5. Forge Ortho-KCharl Laas

This is a short article about the process and considerations for fitting orthokeratology in presbyopia.


Before we fit orthokeratology to presbyopes, we need to remember that contrast sensitivity will be reduced as we are degrading the optical image in order to improve near optics. In order to maintain stereopsis, we always want to make the near visually corrected eye no worse than 6/12 (20/40) and binocularly achieve at least 6/9 (20/30) N6 or better. The aim is to provide freedom from spectacles. In many cases, we can achieve 6/7.5 (20/25) N6 - N4 binocularly.

Things to consider when attempting presbyopic fitting with orthokeratology are:

  • All orthokeratology moulds induce some multifocal effect.
  • Minus correction orthokeratology lenses perform like centre distance multifocal soft contact lenses.
  • Plus orthokeratology lenses perform like centre near multifocal soft contact lenses
  • Review the binocularity of the patient to determine whether orthokeratology will work to achieve a good balance between distance and near vision
  • Altering treatment zone size affects the multifocal effect. Smaller OZD introduces more plus closer to the pupil centre.
  • Altering the eccentricity of the back optic zone affects the multifocal effect. Higher e-values introduces higher amounts of plus in the reverse curve.
  • Ortho-K monovision reduces distance vision less than conventional monovision in spectacles and soft contact lenses
  • Residual refraction is not as important as visual acuity when assessing the post orthokeratology maps

Always perform at least two binocularity checks when assessing orthokeratology for presbyopia. Examples include:

  • The hole in the card test - Where the practitioner asks the patient to look through a hole in a card at distance and then close each eye in turn. The eye that still remains centrally located when viewing the distant object is the dominant one. There is also a near version of this test.
  • Plus to blur - This test involves adding plus power monocularly whilst wearing the distance prescription. The eye that allows for good distance vision whilst the reading add is in front, is the near eye for target correction.
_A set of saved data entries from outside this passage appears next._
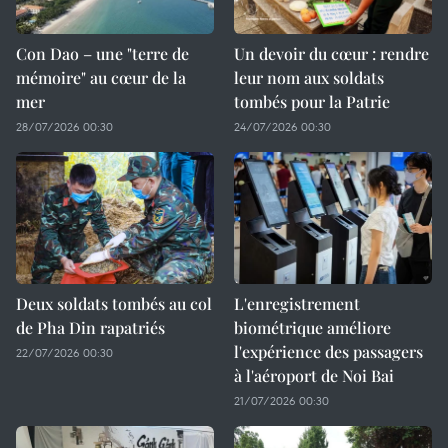
Con Dao – une "terre de
Un devoir du cœur : rendre
mémoire" au cœur de la
leur nom aux soldats
mer
tombés pour la Patrie
28/07/2026 00:30
24/07/2026 00:30
Deux soldats tombés au col
L'enregistrement
de Pha Din rapatriés
biométrique améliore
l'expérience des passagers
22/07/2026 00:30
à l'aéroport de Noi Bai
21/07/2026 00:30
In order to increase the multifocal effect of the orthokeratology mould, we can manipulate both the treatment zone diameter and the treatment zone eccentricity.

Optic Zone Diameter

Smaller treatment zones for myopic orthokeratology create more reading effect but can also create more flare and glare. Always review the pupil size.

Optic Zone Eccentricity

An increase in eccentricity in myopic orthokeratology will improve reading but can degrade distance vision, this is because the eccentricity controls the steepness away from the very centre of treatment.


Monovision is the main way to achieve more near correction. It is unwise to decrease the visual acuity of the reading eye worse than 6/12 (20/40) in order to maintain binocularity and stereopsis.

Information required by a distributor for troubleshooting presbyopic orthokeratology:

  • Vision: distance and near monocular.
  • Pre and post corneal topographical maps.
  • Monocular refraction to achieve the optimal balance for both distance and near acuity.
  • NaFl photo of the lens on the eye.